As autoridades neoconservadoras polonesas não só aumentaram signitivamente os gastos militares e criaram novos tipos de forças militares e paramilitares, bem como imploraram a presença na Polônia de tropas e instalações militares dos Estados Unidos. Depois que Antoni Macierewicz (que antes fora chefe da comissão paramilitar que tentou em vão rejeitar a versão oficial do desastre de Smolensk para tentar atribuir a responsabilidade deste a Vladimir Putin) foi nomeado Ministro da Defesa, ocorreu a decisão não só de permitir a criação de uma base estadunidense de mísseis balísticos (elemento do chamado “escudo antimíssel”), bem como a de instalar seis bases militares dos Estados Unidos. Para acalmar a opinião pública nos meios de comunicação, estas foram chamadas de “armazéns de equipamento militar”.

A definição de “guerra híbrida” chegou a extremos, a tal ponto que qualquer ação diferente da linha traçada pela propaganda oficial pode ser considerada hostil em termos tanto políticos quanto militares. Assim, a proclamação de ideias contrárias à propaganda oficial é vista abertamente pelos meios de comunicação geridos pelo governo como “inspirada por serviços de inteligência estrangeiros”.

Outra questão importante é o fato de que a Polônia foi um dos poucos países na Europa a apoiar oficialmente a versão agressiva da Parceria advogada pelos Estados Unidos, o que pode ser interpretado como um envolvimento direto das autoridades polonesas na sabotagem de um projeto competitivo — a Nova Rota da Seda — operado pela China.
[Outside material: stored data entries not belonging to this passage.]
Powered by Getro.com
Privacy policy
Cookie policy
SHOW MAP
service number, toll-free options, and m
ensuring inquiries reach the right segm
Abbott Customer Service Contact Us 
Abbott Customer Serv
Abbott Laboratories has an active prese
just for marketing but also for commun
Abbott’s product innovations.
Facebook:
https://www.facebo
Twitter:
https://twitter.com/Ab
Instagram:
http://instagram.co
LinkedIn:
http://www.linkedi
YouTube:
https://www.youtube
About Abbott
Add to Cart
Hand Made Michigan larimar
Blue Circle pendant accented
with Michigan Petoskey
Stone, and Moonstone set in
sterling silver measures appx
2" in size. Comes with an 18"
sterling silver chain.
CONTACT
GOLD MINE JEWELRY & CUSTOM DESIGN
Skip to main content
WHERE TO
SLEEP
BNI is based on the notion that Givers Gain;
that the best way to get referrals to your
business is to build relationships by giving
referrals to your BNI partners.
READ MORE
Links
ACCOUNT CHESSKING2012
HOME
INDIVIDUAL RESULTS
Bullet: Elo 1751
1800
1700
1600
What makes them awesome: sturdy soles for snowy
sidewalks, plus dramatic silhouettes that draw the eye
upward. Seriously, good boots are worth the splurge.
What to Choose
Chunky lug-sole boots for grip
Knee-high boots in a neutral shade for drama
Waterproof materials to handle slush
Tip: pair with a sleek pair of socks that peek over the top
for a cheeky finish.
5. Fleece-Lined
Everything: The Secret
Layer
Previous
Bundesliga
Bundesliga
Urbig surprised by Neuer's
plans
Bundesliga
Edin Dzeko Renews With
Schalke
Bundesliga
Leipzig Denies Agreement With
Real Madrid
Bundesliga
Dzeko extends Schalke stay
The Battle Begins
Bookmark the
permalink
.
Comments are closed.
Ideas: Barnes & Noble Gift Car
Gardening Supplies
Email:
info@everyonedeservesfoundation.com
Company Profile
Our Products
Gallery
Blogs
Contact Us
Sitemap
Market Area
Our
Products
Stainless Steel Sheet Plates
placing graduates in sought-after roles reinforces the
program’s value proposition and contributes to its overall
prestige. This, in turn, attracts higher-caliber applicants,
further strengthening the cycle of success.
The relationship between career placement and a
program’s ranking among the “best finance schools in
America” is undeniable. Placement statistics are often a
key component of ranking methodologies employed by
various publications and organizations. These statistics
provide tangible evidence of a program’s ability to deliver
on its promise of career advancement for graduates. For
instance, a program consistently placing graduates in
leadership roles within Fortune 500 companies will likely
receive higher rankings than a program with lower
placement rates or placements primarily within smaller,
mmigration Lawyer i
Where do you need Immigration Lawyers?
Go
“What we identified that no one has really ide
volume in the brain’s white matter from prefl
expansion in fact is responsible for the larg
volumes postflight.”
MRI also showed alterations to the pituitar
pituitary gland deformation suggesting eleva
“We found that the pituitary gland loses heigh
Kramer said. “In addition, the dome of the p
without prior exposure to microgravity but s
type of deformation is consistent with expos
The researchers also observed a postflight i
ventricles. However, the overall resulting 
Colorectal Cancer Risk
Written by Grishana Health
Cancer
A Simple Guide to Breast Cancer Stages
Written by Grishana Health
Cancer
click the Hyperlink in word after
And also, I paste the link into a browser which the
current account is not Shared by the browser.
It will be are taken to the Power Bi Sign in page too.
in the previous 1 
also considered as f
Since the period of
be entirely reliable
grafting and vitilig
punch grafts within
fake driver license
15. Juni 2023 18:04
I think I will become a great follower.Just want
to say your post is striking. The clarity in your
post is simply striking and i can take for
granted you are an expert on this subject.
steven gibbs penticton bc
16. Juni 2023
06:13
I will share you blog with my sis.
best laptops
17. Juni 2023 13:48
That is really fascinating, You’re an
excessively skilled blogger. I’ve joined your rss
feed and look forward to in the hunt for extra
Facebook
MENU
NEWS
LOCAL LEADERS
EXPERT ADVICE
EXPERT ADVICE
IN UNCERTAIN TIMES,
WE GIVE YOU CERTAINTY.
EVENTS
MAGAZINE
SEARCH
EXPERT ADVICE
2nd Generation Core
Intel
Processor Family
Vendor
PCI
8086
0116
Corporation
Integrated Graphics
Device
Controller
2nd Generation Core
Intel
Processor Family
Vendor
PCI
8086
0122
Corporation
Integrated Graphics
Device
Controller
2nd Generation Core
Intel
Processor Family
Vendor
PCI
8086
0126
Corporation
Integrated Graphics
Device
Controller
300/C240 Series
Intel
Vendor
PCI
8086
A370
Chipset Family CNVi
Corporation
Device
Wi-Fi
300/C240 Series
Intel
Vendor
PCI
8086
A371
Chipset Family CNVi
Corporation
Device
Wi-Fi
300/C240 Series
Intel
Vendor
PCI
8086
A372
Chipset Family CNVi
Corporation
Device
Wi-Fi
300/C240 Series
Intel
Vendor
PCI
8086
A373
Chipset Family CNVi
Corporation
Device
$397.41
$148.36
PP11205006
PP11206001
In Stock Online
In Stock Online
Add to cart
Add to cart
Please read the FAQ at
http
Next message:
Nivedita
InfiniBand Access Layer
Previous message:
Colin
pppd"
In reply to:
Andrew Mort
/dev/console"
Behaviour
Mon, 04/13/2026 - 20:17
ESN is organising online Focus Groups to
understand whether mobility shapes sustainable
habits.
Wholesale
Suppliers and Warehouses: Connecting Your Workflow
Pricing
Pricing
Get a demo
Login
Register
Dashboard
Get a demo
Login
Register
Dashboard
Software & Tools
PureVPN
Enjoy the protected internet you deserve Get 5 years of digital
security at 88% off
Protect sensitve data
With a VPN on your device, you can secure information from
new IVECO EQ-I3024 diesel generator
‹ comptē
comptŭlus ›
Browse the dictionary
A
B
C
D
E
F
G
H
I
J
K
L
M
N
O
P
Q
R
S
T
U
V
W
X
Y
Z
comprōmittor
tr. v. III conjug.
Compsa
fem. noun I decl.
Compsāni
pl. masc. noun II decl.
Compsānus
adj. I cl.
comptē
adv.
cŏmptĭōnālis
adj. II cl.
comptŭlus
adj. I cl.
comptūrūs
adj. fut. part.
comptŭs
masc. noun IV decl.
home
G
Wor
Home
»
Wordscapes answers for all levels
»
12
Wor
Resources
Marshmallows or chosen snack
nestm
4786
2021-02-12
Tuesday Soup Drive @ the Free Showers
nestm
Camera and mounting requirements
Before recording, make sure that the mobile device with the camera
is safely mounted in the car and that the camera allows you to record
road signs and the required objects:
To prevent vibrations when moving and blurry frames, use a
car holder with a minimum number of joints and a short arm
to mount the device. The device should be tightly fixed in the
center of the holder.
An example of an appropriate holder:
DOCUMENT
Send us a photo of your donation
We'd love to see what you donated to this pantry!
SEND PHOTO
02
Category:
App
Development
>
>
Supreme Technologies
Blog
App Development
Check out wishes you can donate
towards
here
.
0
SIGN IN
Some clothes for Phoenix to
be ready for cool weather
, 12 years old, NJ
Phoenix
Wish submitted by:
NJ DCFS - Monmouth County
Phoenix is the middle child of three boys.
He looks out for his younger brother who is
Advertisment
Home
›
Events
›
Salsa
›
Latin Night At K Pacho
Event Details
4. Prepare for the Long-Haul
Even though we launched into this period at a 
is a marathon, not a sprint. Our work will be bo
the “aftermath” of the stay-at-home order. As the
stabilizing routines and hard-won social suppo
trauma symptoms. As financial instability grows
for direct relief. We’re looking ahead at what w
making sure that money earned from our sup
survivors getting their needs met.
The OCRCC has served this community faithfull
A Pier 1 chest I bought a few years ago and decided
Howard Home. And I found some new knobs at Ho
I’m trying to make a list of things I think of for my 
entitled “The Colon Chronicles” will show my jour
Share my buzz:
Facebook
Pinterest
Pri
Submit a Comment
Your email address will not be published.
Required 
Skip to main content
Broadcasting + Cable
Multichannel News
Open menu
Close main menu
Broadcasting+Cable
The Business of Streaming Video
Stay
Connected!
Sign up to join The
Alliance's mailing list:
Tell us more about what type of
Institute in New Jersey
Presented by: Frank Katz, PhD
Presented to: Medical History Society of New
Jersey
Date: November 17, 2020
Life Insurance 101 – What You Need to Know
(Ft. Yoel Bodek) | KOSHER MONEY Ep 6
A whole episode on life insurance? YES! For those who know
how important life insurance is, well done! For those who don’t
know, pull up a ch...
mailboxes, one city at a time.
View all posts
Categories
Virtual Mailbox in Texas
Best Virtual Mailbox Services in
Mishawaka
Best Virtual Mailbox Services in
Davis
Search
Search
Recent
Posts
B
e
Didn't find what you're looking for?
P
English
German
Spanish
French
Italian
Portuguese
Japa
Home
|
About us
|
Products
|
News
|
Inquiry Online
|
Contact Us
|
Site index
Como se nada disso bastasse, o presidente polonês Andrzej Duda há alguns dias promulgou uma lei igualando aos direitos do exército polonês os direitos das tropas estadunidenses aquarteladas na Polônia, que assim podem circular livremente no país sem precisar dar satisfações ao governo. Vale a pena mencionar que tais privilégios jamais existiram sequer para as tropas soviéticas outrora aquarteladas na Polônia, que eram obrigadas a permanecer nos quarteis.

No conjunto, a situação na Polônia é tensa e lembra em muitos aspectos as mudanças ocorridas na Turquia durante o governo Erdogan. Essa combinação de autoritarismo, militarismo e repressão política é necessariamente preocupante, porque é uma mistura de medidas típicas de autoridades que estão se preparando para uma guerra. A considerar as condições geopolíticas da Polônia sob qualquer perspectiva, uma guerra fadada a um fim trágico.

Tradução
José Eduardo Ribeiro Moretzsohn

[1ABW: em polonês Agencja Bezpieczeństwa Wewnętrznego [N. do T.].

[2Parceria Transatlântica para o Comércio e Investimento. No original, TTIP: Transatlantic Trade and Investment Partnership [N. do T.].